Applying Natural Language Processing to Patient Messages to Identify Depression Concerns in Cancer Patients

Authors: Marieke van Buchem, Anne de Hond, Claudio Fanconi, Vaibhavi Shah, Max Schuessler, Ilse Kant, Ewout W Steyerberg, Tina Hernandez-Boussard

Affiliations: Stanford University and collaborating clinical research institutions, as listed in the publication

Venue: Journal of the American Medical Informatics Association

Representative figure for Applying Natural Language Processing to Patient Messages to Identify Depression Concerns in Cancer Patients

Abstract

Objective: This study explored and developed tools for early identification of depression concerns among patients with cancer by leveraging patient messages sent through a secure portal.

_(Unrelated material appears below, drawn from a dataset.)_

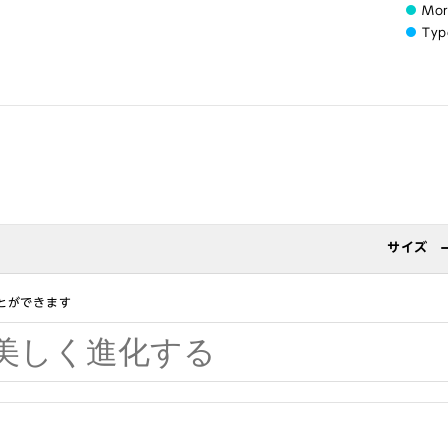
Mo
Typ
サイズ
とができます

Materials and Methods: We trained classifiers based on logistic regression (LR), support vector machines (SVMs), and two Bidirectional Encoder Representations from Transformers (BERT) models (original and Reddit-pretrained) on 6,600 patient messages from a cancer centre (2009-2022), annotated by healthcare professionals. Performance was compared using AUROC, and fairness and explainability were evaluated. We also examined associations with depression diagnosis and treatment.

Results: BERT and RedditBERT achieved AUROCs of 0.88 and 0.86, compared with 0.79 for LR and 0.83 for SVM. BERT showed larger performance differences across sex, race, and ethnicity than RedditBERT. Patients whose messages were classified as concerning were more likely to receive a depression diagnosis, antidepressant prescription, or psycho-oncology referral. Explanations from BERT and RedditBERT differed, with no clear annotator preference.

Discussion: BERT and RedditBERT show potential for identifying depression concerns in patient messages. However, subgroup performance disparities indicate the need for careful bias assessment and responsible deployment in clinical workflows.

Conclusion: This work represents a meaningful methodological step towards early identification of depression concerns in oncology care, with potential to reduce clinical burden and improve patient support.